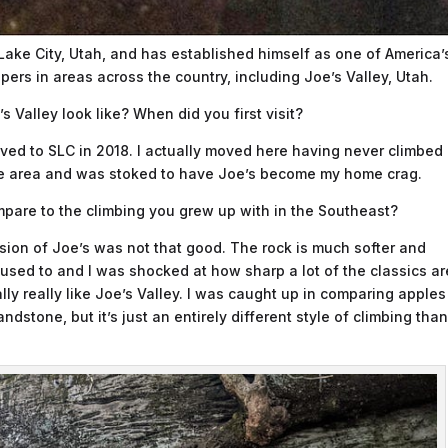
 Lake City, Utah, and has established himself as one of America’
ers in areas across the country, including Joe’s Valley, Utah.
 Valley look like? When did you first visit?
moved to SLC in 2018. I actually moved here having never climbed
the area and was stoked to have Joe’s become my home crag.
pare to the climbing you grew up with in the Southeast?
ssion of Joe’s was not that good. The rock is much softer and
used to and I was shocked at how sharp a lot of the classics ar
lly really like Joe’s Valley. I was caught up in comparing apples
dstone, but it’s just an entirely different style of climbing than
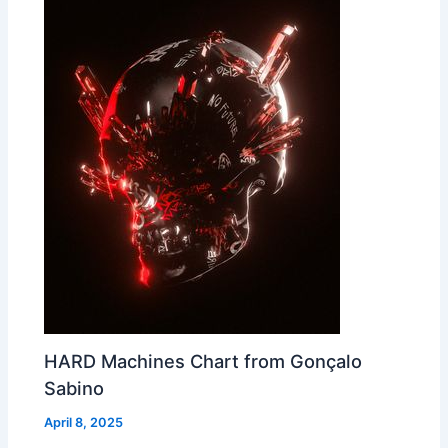
HARD Machines Chart from Gonçalo
Sabino
April 8, 2025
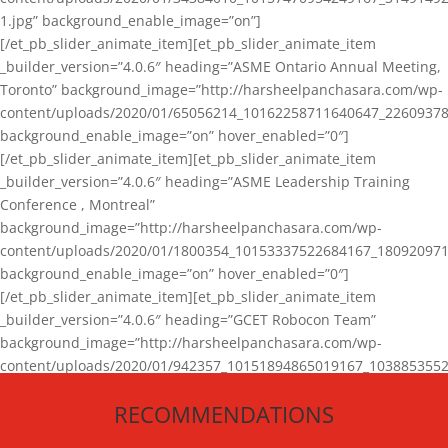
1.jpg” background_enable_image=”on”]
[/et_pb_slider_animate_item][et_pb_slider_animate_item
_builder_version=”4.0.6″ heading=”ASME Ontario Annual Meeting,
Toronto” background_image=”http://harsheelpanchasara.com/wp-
content/uploads/2020/01/65056214_10162258711640647_22609378
background_enable_image=”on” hover_enabled=”0″]
[/et_pb_slider_animate_item][et_pb_slider_animate_item
_builder_version=”4.0.6″ heading=”ASME Leadership Training
Conference , Montreal”
background_image=”http://harsheelpanchasara.com/wp-
content/uploads/2020/01/1800354_10153337522684167_180920971
background_enable_image=”on” hover_enabled=”0″]
[/et_pb_slider_animate_item][et_pb_slider_animate_item
_builder_version=”4.0.6″ heading=”GCET Robocon Team”
background_image=”http://harsheelpanchasara.com/wp-
content/uploads/2020/01/942357_10151894865019167_1038853552
1.jpg” background_enable_image=”on” hover_enabled=”0″]
RECOMMENDATIONS
[/et_pb_slider_animate_item][/et_pb_slider_animate]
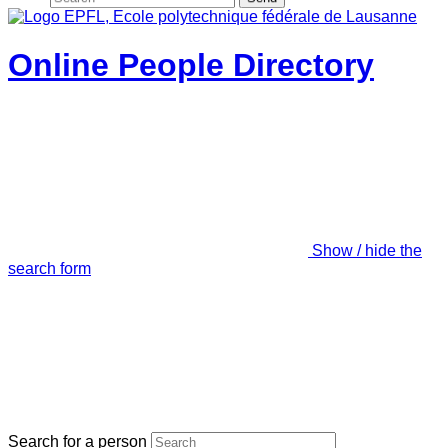
Online People Directory
Show / hide the
search form
Search for a person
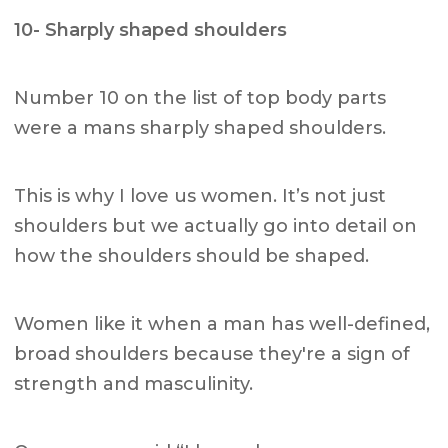
10- Sharply shaped shoulders
Number 10 on the list of top body parts
were a mans sharply shaped shoulders.
This is why I love us women. It’s not just
shoulders but we actually go into detail on
how the shoulders should be shaped.
Women like it when a man has well-defined,
broad shoulders because they're a sign of
strength and masculinity.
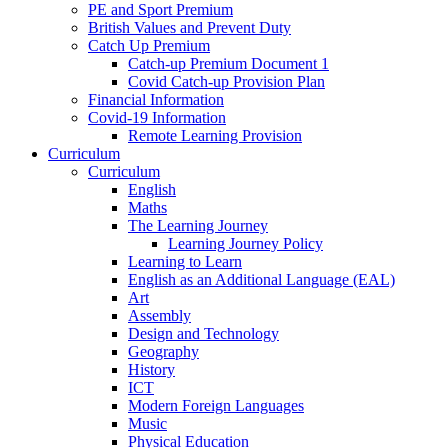
PE and Sport Premium
British Values and Prevent Duty
Catch Up Premium
Catch-up Premium Document 1
Covid Catch-up Provision Plan
Financial Information
Covid-19 Information
Remote Learning Provision
Curriculum
Curriculum
English
Maths
The Learning Journey
Learning Journey Policy
Learning to Learn
English as an Additional Language (EAL)
Art
Assembly
Design and Technology
Geography
History
ICT
Modern Foreign Languages
Music
Physical Education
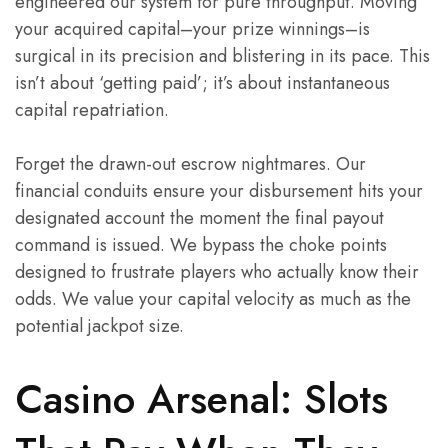
engineered our system for pure throughput. Moving
your acquired capital–your prize winnings–is
surgical in its precision and blistering in its pace. This
isn’t about ‘getting paid’; it’s about instantaneous
capital repatriation.
Forget the drawn-out escrow nightmares. Our
financial conduits ensure your disbursement hits your
designated account the moment the final payout
command is issued. We bypass the choke points
designed to frustrate players who actually know their
odds. We value your capital velocity as much as the
potential jackpot size.
Casino Arsenal: Slots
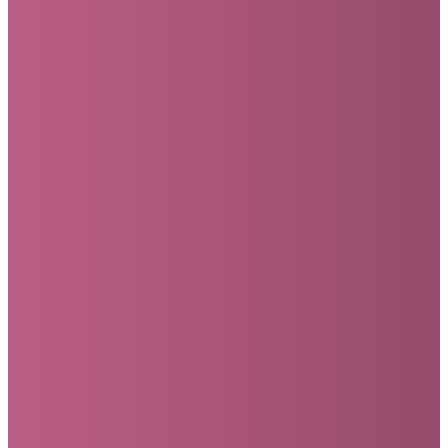
YOUR GENEROUS
GIFTS HELP
MOSAIC...
ASSIST
SUPPORT
FUND
EMPOWER
FINANCIALLY
MISSIONARIES
LOCAL
OUR
WITH
AROUND
OUTREACH
STAFF
PROFESSIONAL
THE
PROJECTS
TO
COUNSELING
WORLD
SERVE
THE
CHURCH
We partner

-*-

## Your instructions
What you write must match the listing exactly, from the line with "moved to SLC" up to and including the line with "[/et_pb_slider_animate_item][/et_pb_slider_animate]". Pictures stay out.

## Written answer
moved to SLC in 2018. I actually moved here having never climbed
the area and was stoked to have Joe’s become my home crag.
pare to the climbing you grew up with in the Southeast?
ssion of Joe’s was not that good. The rock is much softer and
used to and I was shocked at how sharp a lot of the classics ar
lly really like Joe’s Valley. I was caught up in comparing apples
dstone, but it’s just an entirely different style of climbing than
HARD Machines Chart from Gonçalo
Sabino
April 8, 2025
1.jpg” background_enable_image=”on”]
[/et_pb_slider_animate_item][et_pb_slider_animate_item
_builder_version=”4.0.6″ heading=”ASME Ontario Annual Meeting,
Toronto” background_image=”http://harsheelpanchasara.com/wp-
content/uploads/2020/01/65056214_10162258711640647_22609378
background_enable_image=”on” hover_enabled=”0″]
[/et_pb_slider_animate_item][et_pb_slider_animate_item
_builder_version=”4.0.6″ heading=”ASME Leadership Training
Conference , Montreal”
background_image=”http://harsheelpanchasara.com/wp-
content/uploads/2020/01/1800354_10153337522684167_180920971
background_enable_image=”on” hover_enabled=”0″]
[/et_pb_slider_animate_item][et_pb_slider_animate_item
_builder_version=”4.0.6″ heading=”GCET Robocon Team”
background_image=”http://harsheelpanchasara.com/wp-
content/uploads/2020/01/942357_10151894865019167_1038853552
1.jpg” background_enable_image=”on” hover_enabled=”0″]
RECOMMENDATIONS
[/et_pb_slider_animate_item][/et_pb_slider_animate]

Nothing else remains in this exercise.